Em março de 1957 gravou para a Contemporary um de seus discos mais interessantes – ainda que não tão conhecido quanto os incensados “Saxophone Colossus” e “The Bridge” – chamado “Way Out West”. A capa é um exemplo do humor sardônico do saxofonista: um Sonny Rollins vestido a caráter, em uma paisagem típica do oeste americano, se prepara para enfrentar sabe-se lá que perigos com o seu impávido saxofone. A foto é de autoria de William Claxton, célebre por fotografar grandes nomes do jazz. O repertório inclui canções com uma temática, digamos, “rural”: “I'm an Old Cowhand” (Mercer), “Wagon Wheels” (DeRose/Hill) e a própria “Way Out West”, composta por Rollins especialmente para a ocasião.

Gravado na Califórnia, Sonny dispensou o piano e convocou dois dos maiores expoentes do West Coast para acompanhá-lo: o baixista Ray Brown e o baterista Shelly Manne. A fim de compatibilizar as agendas dos músicos, as gravações foram realizadas às três da manhã, o que não causou qualquer problema, pois nesse horário o excêntrico saxofonista estava mais “quente” que nunca. E olha que calor foi o que não faltou àquelas sessões. Um dos (muitos) pontos altos do disco é “Come, Gone”, bebop de autoria de Rollins, na qual este exibe seu fraseado energético e dá um show de irreverência, versatilidade e improvisação, fazendo citações a outras músicas, como “Perdido”, sem perder o prumo.

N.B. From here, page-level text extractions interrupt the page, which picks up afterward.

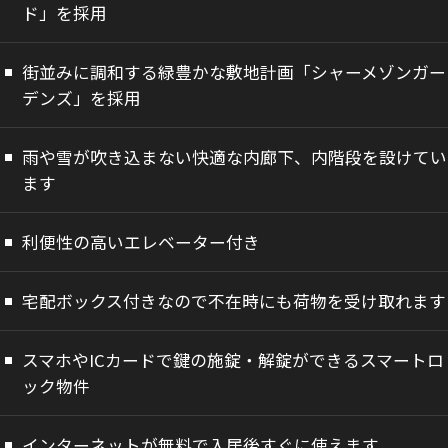
ド」を採用
街並みに調和する緑豊かな敷地計画「シャーメゾンガー
デンズ」を採用
雨や雪が吹き込まない快適な内廊下、内階段を設けてい
ます
利便性の高いエレベーター付き
宅配ボックス付きなので不在時にも荷物を受け取れます
スマホやICカードで鍵の施錠・解錠ができるスマートロ
ック物件
インターネットが無料で入居後すぐに使えます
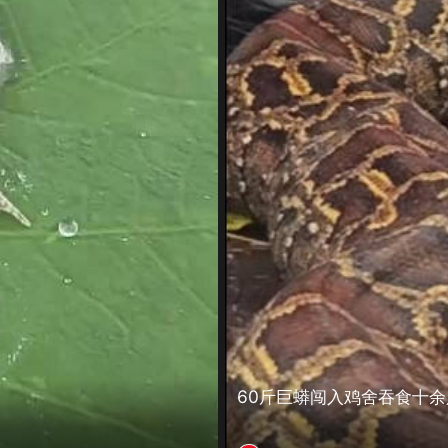
60斤巨蟒闯入鸡舍吞食十余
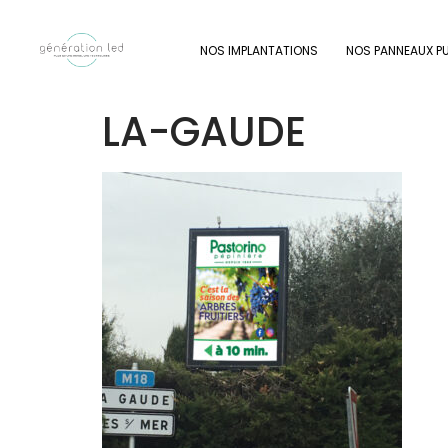
NOS IMPLANTATIONS
NOS PANNEAUX PU
LA-GAUDE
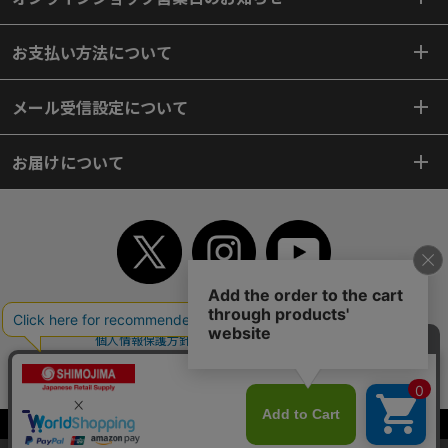
お支払い方法について
メール受信設定について
お届けについて
TOP
初めてご利用のお客様へ
ご利用案内
ご利用規約
個人情報保護方針
特定商取引法
会社案内
よくあるご質問
お問い合わせ
ピンポイントサーチ
サイトマップ
WEBカタログ
英語版TOP
Copyright© 2018 SHIMOJIMA Co.,Ltd. All Rights Reserved.
当サイトはクッキー（Cookie）を使用しています。Cookieの使用に同意いた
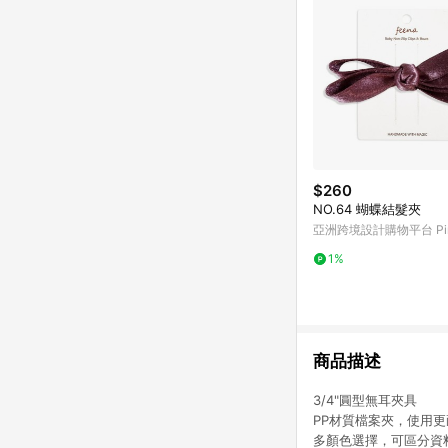
$260
NO.64 蝴蝶結髮夾
亞洲跨境設計購物平台 Pin
1%
商品描述
3/4"圓型無耳夾具
PP材質檔案夾，使用更
多顏色選擇，可區分資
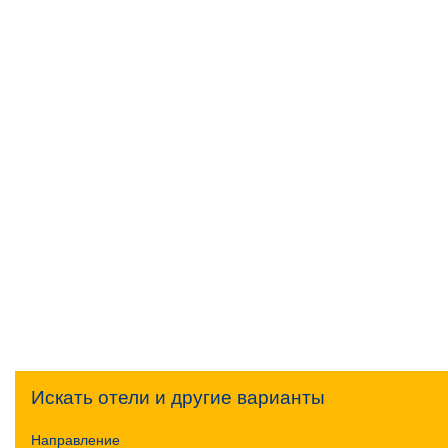
Искать отели и другие варианты
Направление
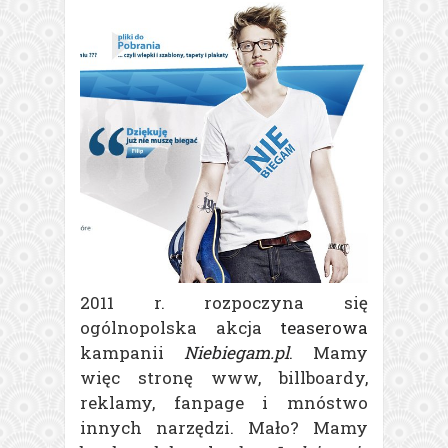
2011 r. rozpoczyna się
ogólnopolska akcja
teaserowa
kampanii
Niebiegam.pl
. Mamy
więc stronę www, billboardy,
reklamy, fanpage i mnóstwo
innych narzędzi. Mało? Mamy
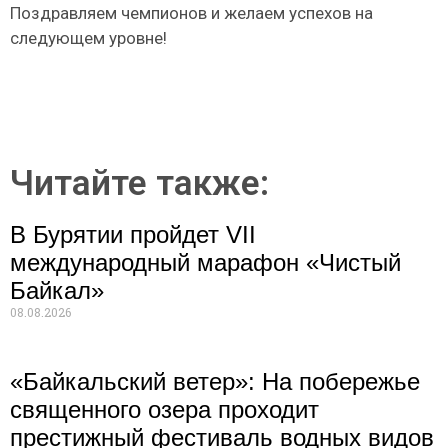
Поздравляем чемпионов и желаем успехов на
следующем уровне!
Читайте также:
В Бурятии пройдет VII
международный марафон «Чистый
Байкал»
08.08.2026
«Байкальский ветер»: На побережье
священного озера проходит
престижный фестиваль водных видов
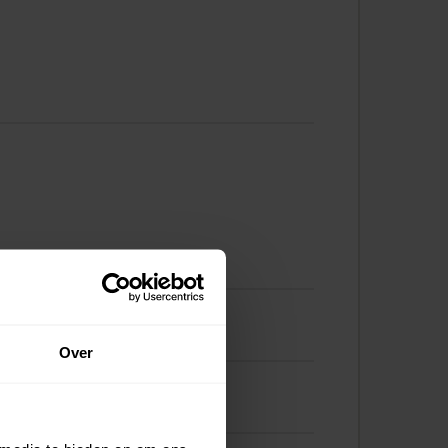
Buidelmees 77
Over
Buidelmees 78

Apesar do pouco tempo disponível para ensaiar, o trio toca com uma coesão e um swing impressionantes e boa parte do sucesso do disco se deve à excelência da sessão rítmica. Em “I'm an Old Cowhand” e em “Wagon Wheels”, por exemplo, percebe-se em algumas passagens uma discreta pincelada de reggae (isso bem antes do estilo ser inventado), com destaque para a soberba linha de baixo. A balada “There Is No Greater Love” ganha uma roupagem moderna, sem perder a emotividade, e a icônica “Solitude” merece uma versão à altura daquela imortalizada por Lady Day, com Sonny mostrando que também pode soar lírico e pungente, tanto quanto um Lester Young.

A despeito da eletricidade que percorre todas as faixas, a atmosfera do disco é bastante relaxada e despretensiosa. Nada de experimentalismos, nada de invencionices, nada de dilemas estéticos. São apenas três caras tocando e se divertindo – dividindo com o ouvinte a alegria e o prazer de fazer grande música. A nova edição em CD, remasterizada por Phil De Lancie, traz como brinde três faixas bônus: os takes alternativos de “I'm an Old Cowhand”, “Come, Gone” e “Way Out West”. Sem dúvida, um álbum precioso, fadado a ocupar um lugar de destaque em qualquer discoteca de jazz.